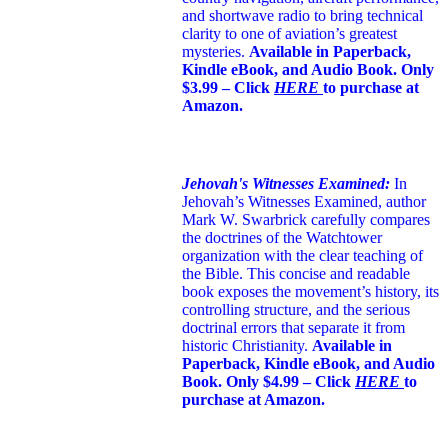
and shortwave radio to bring technical
clarity to one of aviation’s greatest
mysteries.
Available in Paperback,
Kindle eBook, and Audio Book. Only
$3.99 – Click
HERE
to purchase at
Amazon.
Jehovah's Witnesses Examined:
In
Jehovah’s Witnesses Examined, author
Mark W. Swarbrick carefully compares
the doctrines of the Watchtower
organization with the clear teaching of
the Bible. This concise and readable
book exposes the movement’s history, its
controlling structure, and the serious
doctrinal errors that separate it from
historic Christianity.
Available in
Paperback, Kindle eBook, and Audio
Book. Only $4.99 – Click
HERE
to
purchase at Amazon.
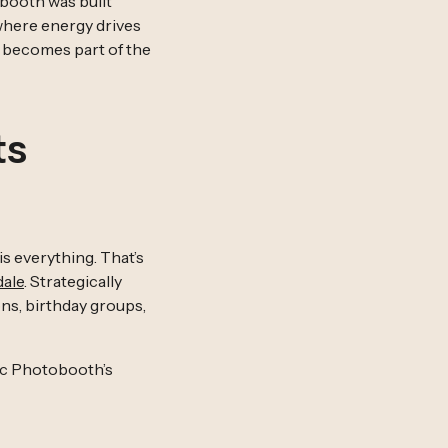
booth was built
 where energy drives
t becomes part of the
ts
s everything. That’s
dale
. Strategically
ns, birthday groups,
tic Photobooth’s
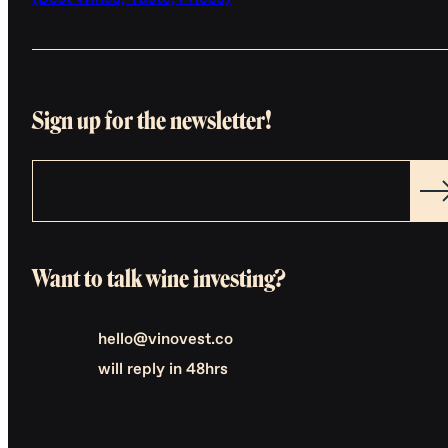
Sign up for the newsletter!
Want to talk wine investing?
hello@vinovest.co
will reply in 48hrs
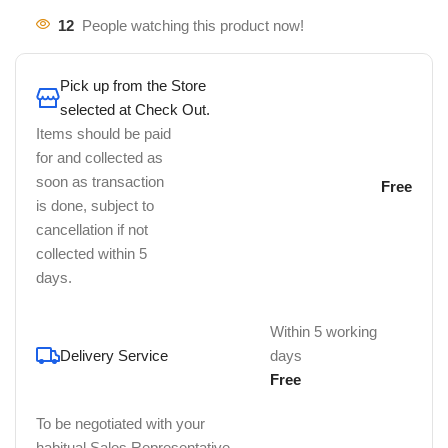
12
People watching this product now!
Pick up from the Store
selected at Check Out.
Items should be paid
for and collected as
soon as transaction
Free
is done, subject to
cancellation if not
collected within 5
days.
Within 5 working
Delivery Service
days
Free
To be negotiated with your
habitual Sales Representative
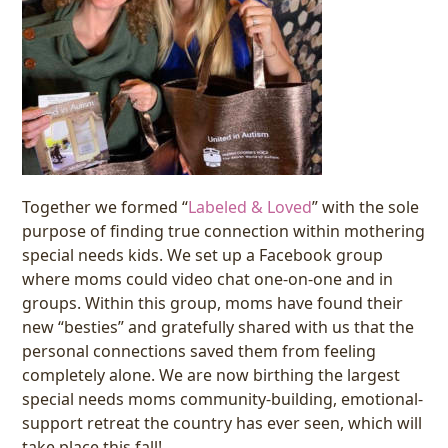
Together we formed “
Labeled & Loved
” with the sole
purpose of finding true connection within mothering
special needs kids. We set up a Facebook group
where moms could video chat one-on-one and in
groups. Within this group, moms have found their
new “besties” and gratefully shared with us that the
personal connections saved them from feeling
completely alone. We are now birthing the largest
special needs moms community-building, emotional-
support retreat the country has ever seen, which will
take place this fall!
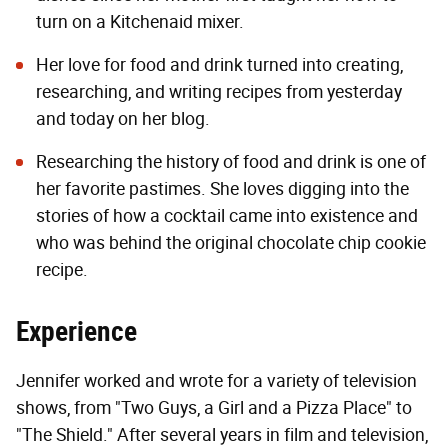
turn on a Kitchenaid mixer.
Her love for food and drink turned into creating,
researching, and writing recipes from yesterday
and today on her blog.
Researching the history of food and drink is one of
her favorite pastimes. She loves digging into the
stories of how a cocktail came into existence and
who was behind the original chocolate chip cookie
recipe.
Experience
Jennifer worked and wrote for a variety of television
shows, from "Two Guys, a Girl and a Pizza Place" to
"The Shield." After several years in film and television,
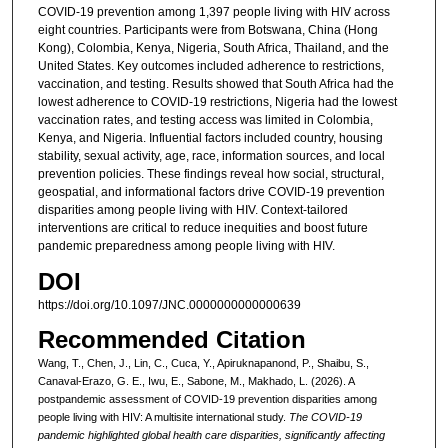
COVID-19 prevention among 1,397 people living with HIV across
eight countries. Participants were from Botswana, China (Hong
Kong), Colombia, Kenya, Nigeria, South Africa, Thailand, and the
United States. Key outcomes included adherence to restrictions,
vaccination, and testing. Results showed that South Africa had the
lowest adherence to COVID-19 restrictions, Nigeria had the lowest
vaccination rates, and testing access was limited in Colombia,
Kenya, and Nigeria. Influential factors included country, housing
stability, sexual activity, age, race, information sources, and local
prevention policies. These findings reveal how social, structural,
geospatial, and informational factors drive COVID-19 prevention
disparities among people living with HIV. Context-tailored
interventions are critical to reduce inequities and boost future
pandemic preparedness among people living with HIV.
DOI
https://doi.org/10.1097/JNC.0000000000000639
Recommended Citation
Wang, T., Chen, J., Lin, C., Cuca, Y., Apiruknapanond, P., Shaibu, S.,
Canaval-Erazo, G. E., Iwu, E., Sabone, M., Makhado, L. (2026). A
postpandemic assessment of COVID-19 prevention disparities among
people living with HIV: A multisite international study.
The COVID-19
pandemic highlighted global health care disparities, significantly affecting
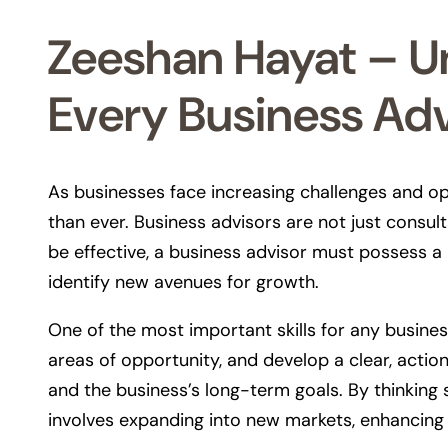
Zeeshan Hayat – Un
Every Business Ad
As businesses face increasing challenges and op
than ever. Business advisors are not just consu
be effective, a business advisor must possess a 
identify new avenues for growth.
One of the most important skills for any business
areas of opportunity, and develop a clear, actio
and the business’s long-term goals. By thinking 
involves expanding into new markets, enhancing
· · · · · · ·
Print the full listing above exactly. Pictures stay out of the copy.

and shortwave radio to bring technical
clarity to one of aviation’s greatest
mysteries.
Available in Paperback,
Kindle eBook, and Audio Book. Only
$3.99 – Click
HERE
to purchase at
Amazon.
Jehovah's Witnesses Examined:
In
Jehovah’s Witnesses Examined, author
Mark W. Swarbrick carefully compares
the doctrines of the Watchtower
organization with the clear teaching of
the Bible. This concise and readable
book exposes the movement’s history, its
controlling structure, and the serious
doctrinal errors that separate it from
historic Christianity.
Available in
Paperback, Kindle eBook, and Audio
Book. Only $4.99 – Click
HERE
to
purchase at Amazon.
booth was built
 where energy drives
t becomes part of the
ts
s everything. That’s
dale
. Strategically
ns, birthday groups,
tic Photobooth’s
Sign up for the newsletter!
Want to talk wine investing?
hello@vinovest.co
will reply in 48hrs
12
People watching this product now!
Pick up from the Store
selected at Check Out.
Items should be paid
for and collected as
soon as transaction
Free
is done, subject to
cancellation if not
collected within 5
days.
Within 5 working
Delivery Service
days
Free
To be negotiated with your
habitual Sales Representative
Together we formed “
Labeled & Loved
” with the sole
purpose of finding true connection within mothering
special needs kids. We set up a Facebook group
where moms could video chat one-on-one and in
groups. Within this group, moms have found their
new “besties” and gratefully shared with us that the
personal connections saved them from feeling
completely alone. We are now birthing the largest
special needs moms community-building, emotional-
support retreat the country has ever seen, which will
take place this fall!
turn on a Kitchenaid mixer.
Her love for food and drink turned into creating,
researching, and writing recipes from yesterday
and today on her blog.
Researching the history of food and drink is one of
her favorite pastimes. She loves digging into the
stories of how a cocktail came into existence and
who was behind the original chocolate chip cookie
recipe.
Experience
Jennifer worked and wrote for a variety of television
shows, from "Two Guys, a Girl and a Pizza Place" to
"The Shield." After several years in film and television,
COVID-19 prevention among 1,397 people living with HIV across
eight countries. Participants were from Botswana, China (Hong
Kong), Colombia, Kenya, Nigeria, South Africa, Thailand, and the
United States. Key outcomes included adherence to restrictions,
vaccination, and testing. Results showed that South Africa had the
lowest adherence to COVID-19 restrictions, Nigeria had the lowest
vaccination rates, and testing access was limited in Colombia,
Kenya, and Nigeria. Influential factors included country, housing
stability, sexual activity, age, race, information sources, and local
prevention policies. These findings reveal how social, structural,
geospatial, and informational factors drive COVID-19 prevention
disparities among people living with HIV. Context-tailored
interventions are critical to reduce inequities and boost future
pandemic preparedness among people living with HIV.
DOI
https://doi.org/10.1097/JNC.0000000000000639
Recommended Citation
Wang, T., Chen, J., Lin, C., Cuca, Y., Apiruknapanond, P., Shaibu, S.,
Canaval-Erazo, G. E., Iwu, E., Sabone, M., Makhado, L. (2026). A
postpandemic assessment of COVID-19 prevention disparities among
people living with HIV: A multisite international study.
The COVID-19
pandemic highlighted global health care disparities, significantly affecting
Zeeshan Hayat – Un
Every Business Ad
As businesses face increasing challenges and op
than ever. Business advisors are not just consu
be effective, a business advisor must possess a 
identify new avenues for growth.
One of the most important skills for any business
areas of opportunity, and develop a clear, actio
and the business’s long-term goals. By thinking 
involves expanding into new markets, enhancing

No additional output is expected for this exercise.